*EXERCISE DETAILS*
A precise reproduction of every record below is needed, minus the pictures.

*TASK MATERIAL*
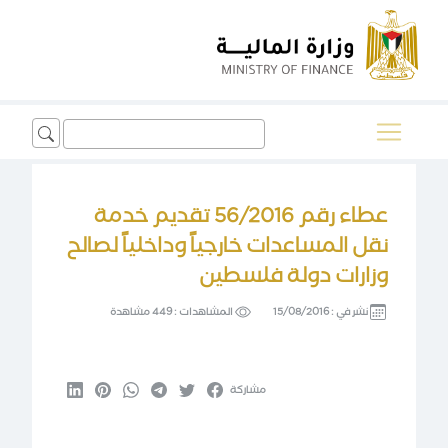
Search
for:
عطاء رقم 56/2016 تقديم خدمة
نقل المساعدات خارجياً وداخلياً لصالح
وزارات دولة فلسطين
نشر في :
15/08/2016
المشاهدات :
449 مشاهدة
مشاركة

*PROBLEM SOLUTION*
Search
for:
عطاء رقم 56/2016 تقديم خدمة
نقل المساعدات خارجياً وداخلياً لصالح
وزارات دولة فلسطين
نشر في :
15/08/2016
المشاهدات :
449 مشاهدة
مشاركة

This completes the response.